## TASK STATEMENT
All records below must be reproduced exactly, although any pictures they contain are to be omitted.

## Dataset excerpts
================================
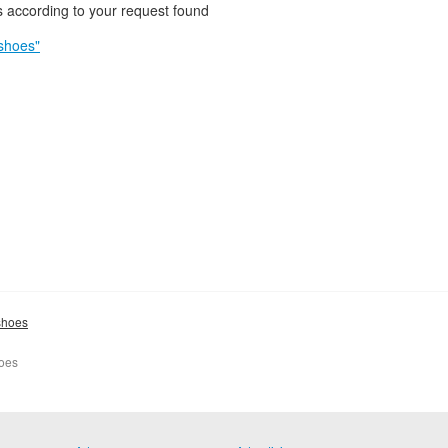
 according to your request found
shoes"
shoes
hoes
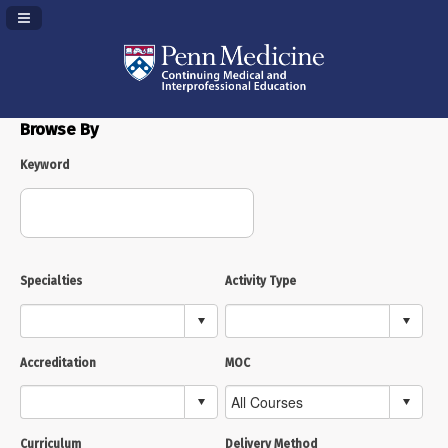
Navigation Panel Toggle
Browse By
Keyword
Specialties
Activity Type
Accreditation
MOC
Curriculum
Delivery Method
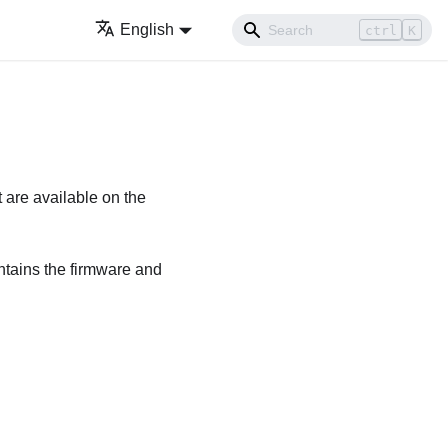
English
ctrl
K
 are available on the
ntains the
firmware and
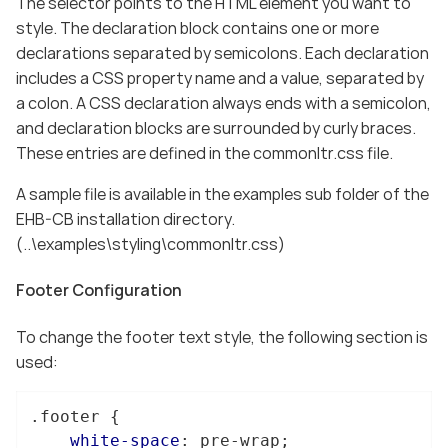
The selector points to the HTML element you want to
style. The declaration block contains one or more
declarations separated by semicolons. Each declaration
includes a CSS property name and a value, separated by
a colon. A CSS declaration always ends with a semicolon,
and declaration blocks are surrounded by curly braces.
These entries are defined in the commonltr.css file.
A sample file is available in the examples sub folder of the
EHB-CB installation directory.
(..\examples\styling\commonltr.css)
Footer Configuration
To change the footer text style, the following section is
used:
.footer
 {

white-space
: pre-wrap;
================================
## PROBLEM SOLUTION
 according to your request found
shoes"
shoes
hoes
Navigation Panel Toggle
Browse By
Keyword
Specialties
Activity Type
Accreditation
MOC
Curriculum
Delivery Method
English
ctrl
K
 are available on the
ntains the
firmware and
The selector points to the HTML element you want to
style. The declaration block contains one or more
declarations separated by semicolons. Each declaration
includes a CSS property name and a value, separated by
a colon. A CSS declaration always ends with a semicolon,
and declaration blocks are surrounded by curly braces.
These entries are defined in the commonltr.css file.
A sample file is available in the examples sub folder of the
EHB-CB installation directory.
(..\examples\styling\commonltr.css)
Footer Configuration
To change the footer text style, the following section is
used:
.footer
 {

white-space
: pre-wrap;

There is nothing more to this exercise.